Наконец, последний анекдот о Пушкине, падающем со стула в компании четырех сыновей-идиотов, как ни странно, также прочитывается как одна из комических аллегорий письма. М. Ямпольский, проанализировавший семантику падений у Хармса в третьей главе своей книги, указывает на то, что падение в «Случаях» всегда так или иначе соотнесено с категорией центра: «Оно свободно, потому что задается тяжестью самого тела, то есть чем-то имманентно присущим телу как понятию. И оно обусловлено расстоянием от некоего центра, к которому оно направлено» (с. 99). Клоунские падения Пушкина и сыновей, кажется, свидетельствуют об их чрезмерной приближенности к этому центру. Но, как помним, «Узлом Вселенной» — или же центром — является у Хармса «препятствие», «нечто», репрезентируемое письмом. Таким образом, последний анекдот прямо рифмуется с первым («Да никако ты писака!»): Пушкин падает и даже передает это свойство по наследству своим детям именно потому, что как субъект письма он максимально приближен к «центру». Это же объяснение вполне приложимо и к новелле «Пушкин и Гоголь» (1934), где через сцену проходят два непрерывно падающих и спотыкающихся друг о друга клоуна — Пушкин и Гоголь (при желании в этой новелле можно увидеть пародию на формалистическую теорию литературной эволюции).

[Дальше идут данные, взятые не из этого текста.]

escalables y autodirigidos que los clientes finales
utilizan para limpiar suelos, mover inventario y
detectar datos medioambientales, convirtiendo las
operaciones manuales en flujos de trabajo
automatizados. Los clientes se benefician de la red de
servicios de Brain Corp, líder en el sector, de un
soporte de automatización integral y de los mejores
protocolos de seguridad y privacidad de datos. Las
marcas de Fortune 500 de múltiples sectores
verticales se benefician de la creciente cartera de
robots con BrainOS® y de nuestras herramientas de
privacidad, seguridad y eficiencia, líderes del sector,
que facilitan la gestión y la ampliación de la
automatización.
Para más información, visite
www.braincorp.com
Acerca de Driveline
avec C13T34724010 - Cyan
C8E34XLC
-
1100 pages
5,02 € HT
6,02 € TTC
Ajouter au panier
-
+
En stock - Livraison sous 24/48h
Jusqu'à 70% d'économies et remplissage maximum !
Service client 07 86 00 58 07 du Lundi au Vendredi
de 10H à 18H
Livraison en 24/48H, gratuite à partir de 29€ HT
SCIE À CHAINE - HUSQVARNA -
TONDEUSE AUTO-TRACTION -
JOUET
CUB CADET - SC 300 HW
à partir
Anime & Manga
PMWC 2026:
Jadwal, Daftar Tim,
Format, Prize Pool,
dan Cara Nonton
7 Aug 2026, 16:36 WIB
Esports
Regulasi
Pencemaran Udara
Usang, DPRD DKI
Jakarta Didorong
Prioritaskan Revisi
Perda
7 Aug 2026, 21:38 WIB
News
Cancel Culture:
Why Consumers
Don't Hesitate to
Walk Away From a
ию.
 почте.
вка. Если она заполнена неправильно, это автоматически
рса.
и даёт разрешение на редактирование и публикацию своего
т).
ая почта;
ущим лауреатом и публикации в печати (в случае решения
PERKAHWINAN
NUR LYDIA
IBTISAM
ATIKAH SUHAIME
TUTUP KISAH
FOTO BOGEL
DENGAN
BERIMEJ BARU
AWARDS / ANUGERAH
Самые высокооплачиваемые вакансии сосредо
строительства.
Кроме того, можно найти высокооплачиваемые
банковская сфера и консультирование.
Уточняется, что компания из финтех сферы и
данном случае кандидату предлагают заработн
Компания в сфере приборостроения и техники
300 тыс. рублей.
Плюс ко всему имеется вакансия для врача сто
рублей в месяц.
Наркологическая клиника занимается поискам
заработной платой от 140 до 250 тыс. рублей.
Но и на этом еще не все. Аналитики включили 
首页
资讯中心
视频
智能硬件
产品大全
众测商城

Аналогичную «Анегдотам» комическую аллегорию всей хармсовской метафизики письма, взятой как целое, можно увидеть в новелле «Федя Давидович», помещенной Хармсом непосредственно перед «Анегдотами». Эта новелла выделяется среди других «случаев» своей подчеркнутой «правдоподобностью», линейностью и внешней сюжетной завершенностью. Однако неспособность Феди, засунувшего себе в рот кусок масла, говорить, невозможность для жены выйти в коридор за убежавшим Федей (неожиданно оказывается, что она голая — кажется, это неожиданность и для самой героини), тот факт, что Федин покупатель проживает за дверью с надписью «Вход категорически воспрещен», и, наконец, загадочный облик самого покупателя — «человека с бледно-зеленым лицом, одетого в длинный и рваный коричневый сюртук и в черные нанковые штаны, из которых торчали чисто вымытые босые ноги», описание комнаты «с окном, занавешенным газетной бумагой» и полкой, «на которой лежало неопределенно что», — все это наводит на мысль об аллегорическом значении сюжета.

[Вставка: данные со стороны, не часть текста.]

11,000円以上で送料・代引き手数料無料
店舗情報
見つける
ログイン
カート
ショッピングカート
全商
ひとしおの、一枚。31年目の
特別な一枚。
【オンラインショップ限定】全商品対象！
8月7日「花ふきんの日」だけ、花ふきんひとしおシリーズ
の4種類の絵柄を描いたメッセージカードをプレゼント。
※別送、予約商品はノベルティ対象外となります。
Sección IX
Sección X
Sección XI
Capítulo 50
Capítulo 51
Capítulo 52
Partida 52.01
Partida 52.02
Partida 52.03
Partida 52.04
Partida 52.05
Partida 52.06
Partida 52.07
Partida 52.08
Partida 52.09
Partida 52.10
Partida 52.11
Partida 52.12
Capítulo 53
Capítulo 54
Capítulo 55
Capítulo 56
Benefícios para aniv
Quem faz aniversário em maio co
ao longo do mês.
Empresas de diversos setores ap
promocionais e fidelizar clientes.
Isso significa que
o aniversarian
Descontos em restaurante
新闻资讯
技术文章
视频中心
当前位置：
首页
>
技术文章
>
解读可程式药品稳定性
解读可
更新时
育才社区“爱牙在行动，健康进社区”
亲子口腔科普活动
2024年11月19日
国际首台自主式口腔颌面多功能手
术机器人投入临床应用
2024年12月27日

Федино бегство из комнаты в этом контексте предполагает трансценденцию — выход в иное измерение. Вот почему жена не может последовать за Федей. А «покупатель» указывает на смерть (в сочетании с «бледно-зеленым лицом» даже чисто вымытые ноги вызывают ассоциацию с покойником) и на божество одновременно — недаром он именуется «хозяин» и вход к нему запрещен. Человек в сюртуке, по-видимому, и воплощает тот трансцендентный центр, к которому приносится ценность, украденная из мира. Важен и способ этой кражи: пряча масло в рот, Федя замещает им речь (когда у него во рту масло, он, конечно же, не может говорить) — что позволяет увидеть в этом жесте еще одну аллегорию письма[333]. Однако, вопреки ожиданиям, сам Федин «акт выноса» ни к чему не приводит: «низшая» ценность не обменивается на «высшую» (что, собственно, и должно было бы оправдывать трансценденцию), но разве что на отложенное обещание «высшей»:

— За деньгами придешь завтра утром, — сказал хозяин.

— Ой, что вы! — вскричал Федя. — Мне ведь их сейчас нужно. И ведь полтора рубля всего…

— Пошел вон, — сухо сказал хозяин, и Федя на цыпочках выбежал из комнаты, аккуратно притворив за собой дверь.

«Трансценденция», разворачивающаяся в интерьере коммунальной квартиры и выражающаяся в продаже замещенной речи за обещание благодати, — явственно оборачивается жестоким пастишем: аллегория в этом случае выступает как способ разрушения «означаемого».